Mettez des technocrates à la tête d'AREVA et vous avez, comme pour les gouvernements de la France le résultat depuis 35 ans. Des trous, toujours des trous et ces crétins vous demandent ensuite de nouveaux impôts pour réparer leur incompétence, boucher les trous et ainsi de suite…! Le comble, ces dirigeants incapables seront promus, félicités; au besoin l'état leur confiera un nouveau poste encore mieux rémunéré avec retraite ad hoc au bout du chemin.
Seul, le secteur privé est en mesure d'assurer une gestion correcte car lui subira une sanction, en cas d'échec, JAMAIS L'ÉTAT ??
Si les Français veulent finir ruinés, qu'ils continuent à les soutenir par leur vote et nous crèverons tous socialobolchéviques.
Le jour où le Français réfléchira…???!! il comprendra que c'est à nous de dicter à l'état ce qu'il doit faire avec notre argent (fonctions régaliennes uniquement) et non l'inverse, au lieu de continuer à se laisser plumer béatement..!
Bilan Anne Lauvergeon
On lui a confié un iamant elle en a fait un presque tas de cendres.
cherchez l'erreur.
Qui a géré le programme finlandais?
Quelle est sa fonction aujourdhui?
Cherchez l'erreur.
Bon courage !
AREVA: les vrais causes de la débâcle
Le problème de cette société, qui fut également celui du Crédit Lyonnais en son temps, est l'impéritie des pouvoirs publics. L'état pourtant présent au conseil d'administration n'a rien vu ni rien fait !
C'est normal entre haut fonctionnaires issus des mêmes écoles on se coopte, on se renvoi la balle, on dilapide l'argent public.
Qui paiera ?
Certainement pas ceux qui sont à l'origine de cette situation mais, comme d'habitude, le contribuable.
L'Etat ne peut se désintéresser d'une entreprise qui détient un savoir faire qui doit être protégé. Il faut simplement revoir la législation sur la responsabilité civile et pénale des dirigeants.
Où sont les responsables de cette catastrophe ? Toujours en poste chez AREVA où dans une autre entreprise publique.

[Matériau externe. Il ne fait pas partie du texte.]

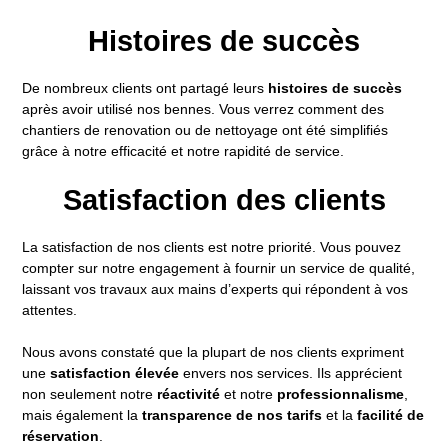
Histoires de succès
De nombreux clients ont partagé leurs
histoires de succès
après avoir utilisé nos bennes. Vous verrez comment des
chantiers de renovation ou de nettoyage ont été simplifiés
grâce à notre efficacité et notre rapidité de service.
Satisfaction des clients
La satisfaction de nos clients est notre priorité. Vous pouvez
compter sur notre engagement à fournir un service de qualité,
laissant vos travaux aux mains d’experts qui répondent à vos
attentes.
Nous avons constaté que la plupart de nos clients expriment
une
satisfaction élevée
envers nos services. Ils apprécient
non seulement notre
réactivité
et notre
professionnalisme
,
mais également la
transparence de nos tarifs
et la
facilité de
réservation
.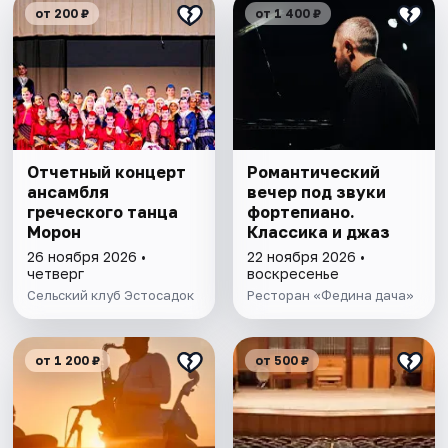
от 200 ₽
от 1 400 ₽
Отчетный концерт
Романтический
ансамбля
вечер под звуки
греческого танца
фортепиано.
Морон
Классика и джаз
26 ноября 2026 •
22 ноября 2026 •
четверг
воскресенье
Сельский клуб Эстосадок
Ресторан «Федина дача»
от 1 200 ₽
от 500 ₽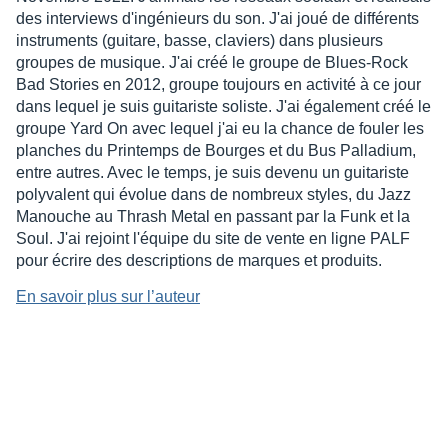
des interviews d'ingénieurs du son. J'ai joué de différents
instruments (guitare, basse, claviers) dans plusieurs
groupes de musique. J'ai créé le groupe de Blues-Rock
Bad Stories en 2012, groupe toujours en activité à ce jour
dans lequel je suis guitariste soliste. J'ai également créé le
groupe Yard On avec lequel j'ai eu la chance de fouler les
planches du Printemps de Bourges et du Bus Palladium,
entre autres. Avec le temps, je suis devenu un guitariste
polyvalent qui évolue dans de nombreux styles, du Jazz
Manouche au Thrash Metal en passant par la Funk et la
Soul. J'ai rejoint l'équipe du site de vente en ligne PALF
pour écrire des descriptions de marques et produits.
En savoir plus sur l’auteur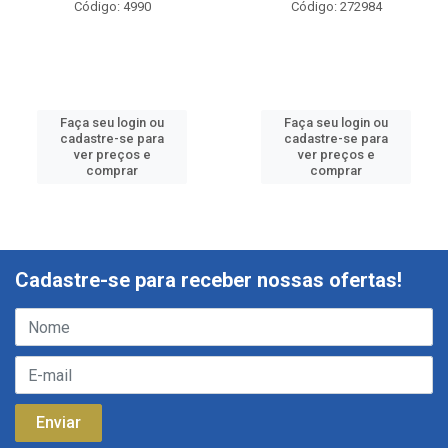
Código: 4990
Código: 272984
Faça seu login ou
Faça seu login ou
cadastre-se para
cadastre-se para
ver preços e
ver preços e
comprar
comprar
Cadastre-se para receber nossas ofertas!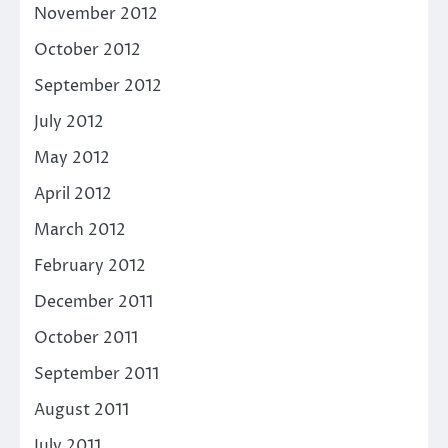
November 2012
October 2012
September 2012
July 2012
May 2012
April 2012
March 2012
February 2012
December 2011
October 2011
September 2011
August 2011
July 2011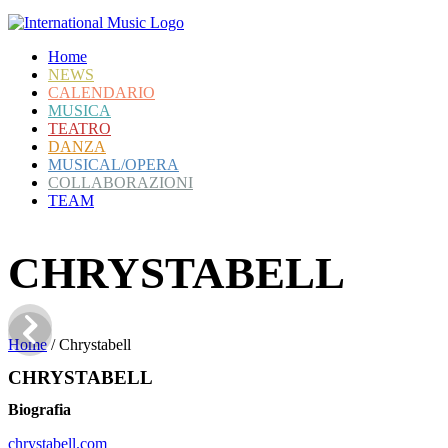
Home
NEWS
CALENDARIO
MUSICA
TEATRO
DANZA
MUSICAL/OPERA
COLLABORAZIONI
TEAM
CHRYSTABELL
Home
/
Chrystabell
CHRYSTABELL
Biografia
chrystabell.com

Dans une entreprise privée, le dirigeant est au mieux viré, au pire poursuivit.
Public et privé
Dans le public on gère un budget et dans le privé des bénéfices..
Dans l'administration et les grands groupes la logique qui prévaut est celle du "pouvoir" ,
dans le privé celle du "résultat".
Anne Lauvergeon est elle vraiment seule responsable et coupable ??